Caught in a thunderstorm, in terror before the lightening, he cried out, “Help, St. Anne, I will become a monk!”

Despite this less than auspicious beginning, from that point on Martin Luther was a man of the church. So much so that his passion for the church would spark one of the most defining moments in the history of the church—the Protestant Reformation. 

The Reformation was more than theological; it was ecclesiastical. It was a reformation of the church. Even the famed 95 Theses nailed onto the Wittenberg door say nothing about justification by faith, the authority of the Bible, the priesthood of all believers nor any of the other well-known Reformation doctrines. Instead, they look like a treatise on church practice.

Luther’s ultimate vision for reformation was for a church where each member could play an active and decisive part, the distinction between clergy and laity could be dissolved and every believer be seen as a priest, and thus be able to powerfully “espouse the cause of faith” to a lost and dying world.

As a result, Luther encouraged his fellow monks to break out of the monasteries and walk among those in the world.

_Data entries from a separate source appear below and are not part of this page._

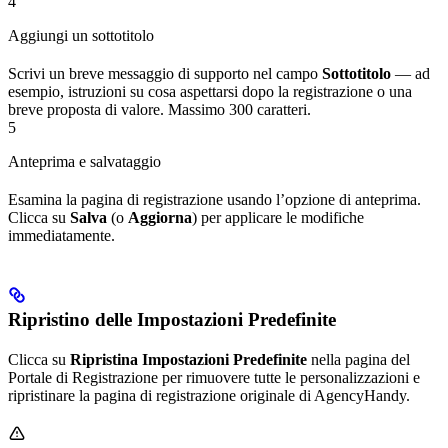
4
Aggiungi un sottotitolo
Scrivi un breve messaggio di supporto nel campo
Sottotitolo
— ad
esempio, istruzioni su cosa aspettarsi dopo la registrazione o una
breve proposta di valore. Massimo 300 caratteri.
5
Anteprima e salvataggio
Esamina la pagina di registrazione usando l’opzione di anteprima.
Clicca su
Salva
(o
Aggiorna
) per applicare le modifiche
immediatamente.
Ripristino delle Impostazioni Predefinite
Clicca su
Ripristina Impostazioni Predefinite
nella pagina del
Portale di Registrazione per rimuovere tutte le personalizzazioni e
ripristinare la pagina di registrazione originale di AgencyHandy.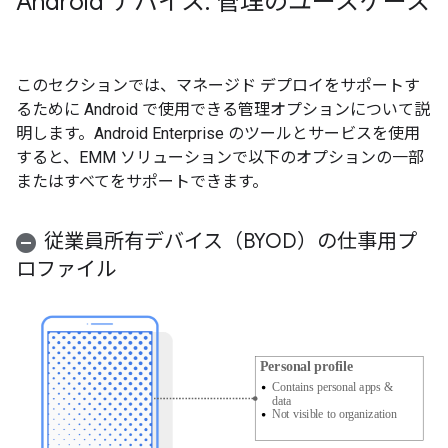
Android デバイス: 管理のユースケース
このセクションでは、マネージド デプロイをサポートす
るために Android で使用できる管理オプションについて説
明します。Android Enterprise のツールとサービスを使用
すると、EMM ソリューションで以下のオプションの一部
またはすべてをサポートできます。
従業員所有デバイス（BYOD）の仕事用プ
ロファイル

He encouraged those in the world to see their place in life as deeply “called” as those of the monks, and to take their place in the church’s enterprise as fellow ministers.

Luther translated Scripture into the native language of the German people so that they could read, hear and understand its plain meaning. “You have to ask the housewife, the children in the street and the ordinary man at the market, see how they respond, and then translate accordingly,” Luther maintained.

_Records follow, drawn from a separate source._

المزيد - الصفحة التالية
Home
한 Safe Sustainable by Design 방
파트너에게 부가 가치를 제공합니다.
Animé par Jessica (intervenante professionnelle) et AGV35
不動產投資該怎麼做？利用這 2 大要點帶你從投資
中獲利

He believed that preaching should be crafted with the simple and the uneducated in mind. His working motto was, “Keep it simple for the simple.” He restored congregational singing; at the time, only priests and monastic choirs would sing during worship, in Latin. Luther wrote hymns that the people would actually enjoy and invited all to sing, such as “A Mighty Fortress Is Our God,” crafting tunes that had much in common with what would have been heard in the taverns.

Historian Roland Bainton sees Luther’s greatest contribution to be in the renewal of the mission of the church.

Luther not only opened the doors of the church for those to whom it had been closed, but also cast a vision for how a life investment in the church could make a difference in the world.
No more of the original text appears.